Que faut-il faire pour que l’écologie gagne ? 

Il faut chang­er nos pra­tiques mil­i­tantes. Au début on fai­sait une grève — ça ne mar­chait pas. Avec du recul, les grèves pour le cli­mat n’ont eu aucun impact poli­tique, si ce n’est le change­ment cul­turel que ça a per­mis. Main­tenant, le but c’est de créer des espaces écologiques, c’est-à-dire des espaces où on peut avoir des types var­iés de rela­tions libérées et libéra­tri­ces : per­ma­cul­ture, libre évo­lu­tion, espaces de sol­i­dar­ité en ville, ou jardins ouvri­ers comme à Aubervil­liers — même s’ils les ont béton­nés pour bâtir un cen­tre de bron­zage pour les JO 2024. ça a une effi­cac­ité directe et pra­tique. 

A long terme, je suis par­ti­san du munic­i­pal­isme lib­er­taire qui a été théorisé par Mur­ray Bookchin.
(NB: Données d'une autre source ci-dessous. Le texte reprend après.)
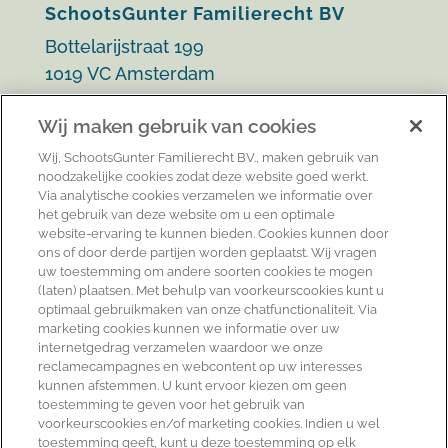
SchootsGunter Familierecht BV
Bottelarijstraat 199
1019 VC Amsterdam
info@schootsgunter.nl
Wij maken gebruik van cookies
020 303 20 58
Wij, SchootsGunter Familierecht BV., maken gebruik van
noodzakelijke cookies zodat deze website goed werkt.
Via analytische cookies verzamelen we informatie over
Onze aanpak:
het gebruik van deze website om u een optimale
website-ervaring te kunnen bieden. Cookies kunnen door
Mediation
ons of door derde partijen worden geplaatst. Wij vragen
Overlegscheiding
uw toestemming om andere soorten cookies te mogen
(laten) plaatsen. Met behulp van voorkeurscookies kunt u
Advocatuur
optimaal gebruikmaken van onze chatfunctionaliteit. Via
Second opinion
marketing cookies kunnen we informatie over uw
internetgedrag verzamelen waardoor we onze
reclamecampagnes en webcontent op uw interesses
Informatie:
kunnen afstemmen. U kunt ervoor kiezen om geen
toestemming te geven voor het gebruik van
Algemene voorwaarden (pdf)
voorkeurscookies en/of marketing cookies. Indien u wel
Kantoorklachtenregeling
toestemming geeft, kunt u deze toestemming op elk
Il pos­tule qu’il faut s’organiser à l’échelle locale autour d’assemblées pop­u­laires en ayant plus d’autonomie ali­men­taire. Et si on en a besoin, on fait des assem­blées à des échelles plus impor­tantes avec des man­dats révo­ca­bles, des tirages au sort, etc. Ce qui s’en rap­proche le plus actuelle­ment, c’est le mod­èle du Roja­va, au Kur­dis­tan syrien.

Comment envisages-tu la campagne présidentielle ?

Je sais que j’irai vot­er dans tous les cas. Je me défi­nis comme une per­son­ne de gauche. Pour moi, il faut sor­tir du dual­isme qui fait croire, d’un côté, que le vote serait le seul out­il poli­tique pour faire chang­er les choses et de l’autre, que le vote ne sert à rien. 

Quels sont tes projets pour le futur ? 

J’aimerais appro­fondir la ques­tion de l’élevage. On en a par­lé avec Lau­rent Helaine [un éleveur de lap­ins instal­lé dans les Pays de la Loire, ndlr] et son col­lègue, qu’on voit juste un peu à l’écran lorsque la lap­ine est inséminée : plein d’éleveurs en inten­sif veu­lent en sor­tir. Ils ne le font pas car ils n’en ont pas les moyens. Lui a 200 000 euros de dettes. Ils seraient prêts à faire de la per­ma­cul­ture et plein de trucs, mais ils doivent rem­bours­er leur dette. J’aimerais bien les aider, en pas­sant peut-être par de gross­es asso­ci­a­tions, comme Green­peace.